Data supplied:
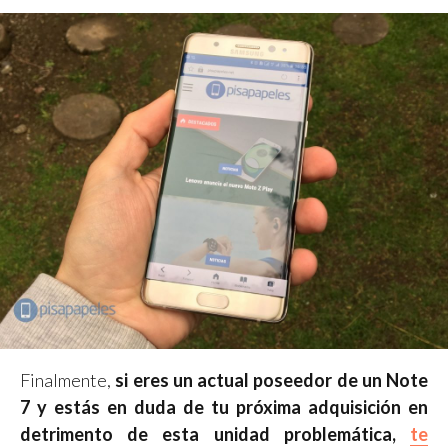
Finalmente,
si eres un actual poseedor de un Note
7 y estás en duda de tu próxima adquisición en
detrimento de esta unidad problemática,
te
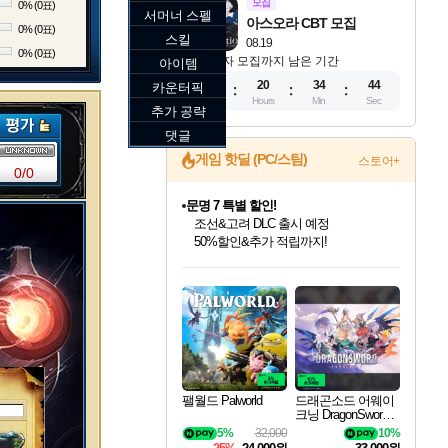
모집
0% (0표)
서머너 스펠
아스오라 CBT 모집
0% (0표)
스킬
08.19
0% (0표)
참가자 모집까지 남은 기간
아이템
11
20
34
43
카운터픽
Days
Hours
Min
Sec
추가 공략
댓글
게임 핫딜 (PC/스팀)
스토어+
0/0
문명 7 특별 할인!
조선&고려 DLC 출시 예정
50%할인&추가 적립까지!
인벤게임즈 8월 특별 할인!
드래곤소드: 어웨이크닝 입점!
마블 투혼 파이팅 소울즈 정식출시!
귀무자: 검의 길 예약 판매 중!
비스트 오브 리인카네이션 정식 출시!
커세어 코브 출시 기념 할인!
더 렐릭 퍼스트 가디언 정식 출시
베데스다 40주년 기념 할인 중!
캡콤 프렌차이즈 할인 진행 중!
캡콤 일부 상품 상시 할인
스타워즈 은하계 레이서
로블록스 기프트 카드 공식 입점
인기 퍼블리셔 모음!
스팀으로 만나는 드래곤소드!
마블 히어로 총 출동&화려한 격투!
10% 할인과
게임프릭 신작 IP
해적'섬'을 발전시키자!
설화x하드코어 액션!
베데스다의 명작들을
몬헌, 바하 등 인기 IP를
몬헌 와일즈 & 드래곤즈 도그마2
인벤게임즈에서 10% 추가 적립
Robux를 가장 안전하고
최대 90% 할인가를 만나보세요!
네이버혜택과 함께 만나보세요!
네이버 포인트 혜택까지!
이니&베니 혜택까지!
네이버 혜택가와 함께 예약하세요!
할인&네이버혜택으로 만나보세요!
네이버페이 혜택과 만나보세요!
40주년 프로모션으로 만나보세요!
할인가에 만나보세요!
일부 에디션 상시 할인!
혜택으로 예약 판매 중
편안하게 충전하세요
팰월드 Palworld
드래곤소드 어웨이
크닝 DragonSword A
wakening
5%
32,000
10%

Description of the task:
Reproduce the entries above exactly. Do not include the images.

Answer space:
Finalmente,
si eres un actual poseedor de un Note
7 y estás en duda de tu próxima adquisición en
detrimento de esta unidad problemática,
te
모집
0% (0표)
서머너 스펠
아스오라 CBT 모집
0% (0표)
스킬
08.19
0% (0표)
참가자 모집까지 남은 기간
아이템
11
20
34
43
카운터픽
Days
Hours
Min
Sec
추가 공략
댓글
게임 핫딜 (PC/스팀)
스토어+
0/0
문명 7 특별 할인!
조선&고려 DLC 출시 예정
50%할인&추가 적립까지!
인벤게임즈 8월 특별 할인!
드래곤소드: 어웨이크닝 입점!
마블 투혼 파이팅 소울즈 정식출시!
귀무자: 검의 길 예약 판매 중!
비스트 오브 리인카네이션 정식 출시!
커세어 코브 출시 기념 할인!
더 렐릭 퍼스트 가디언 정식 출시
베데스다 40주년 기념 할인 중!
캡콤 프렌차이즈 할인 진행 중!
캡콤 일부 상품 상시 할인
스타워즈 은하계 레이서
로블록스 기프트 카드 공식 입점
인기 퍼블리셔 모음!
스팀으로 만나는 드래곤소드!
마블 히어로 총 출동&화려한 격투!
10% 할인과
게임프릭 신작 IP
해적'섬'을 발전시키자!
설화x하드코어 액션!
베데스다의 명작들을
몬헌, 바하 등 인기 IP를
몬헌 와일즈 & 드래곤즈 도그마2
인벤게임즈에서 10% 추가 적립
Robux를 가장 안전하고
최대 90% 할인가를 만나보세요!
네이버혜택과 함께 만나보세요!
네이버 포인트 혜택까지!
이니&베니 혜택까지!
네이버 혜택가와 함께 예약하세요!
할인&네이버혜택으로 만나보세요!
네이버페이 혜택과 만나보세요!
40주년 프로모션으로 만나보세요!
할인가에 만나보세요!
일부 에디션 상시 할인!
혜택으로 예약 판매 중
편안하게 충전하세요
팰월드 Palworld
드래곤소드 어웨이
크닝 DragonSword A
wakening
5%
32,000
10%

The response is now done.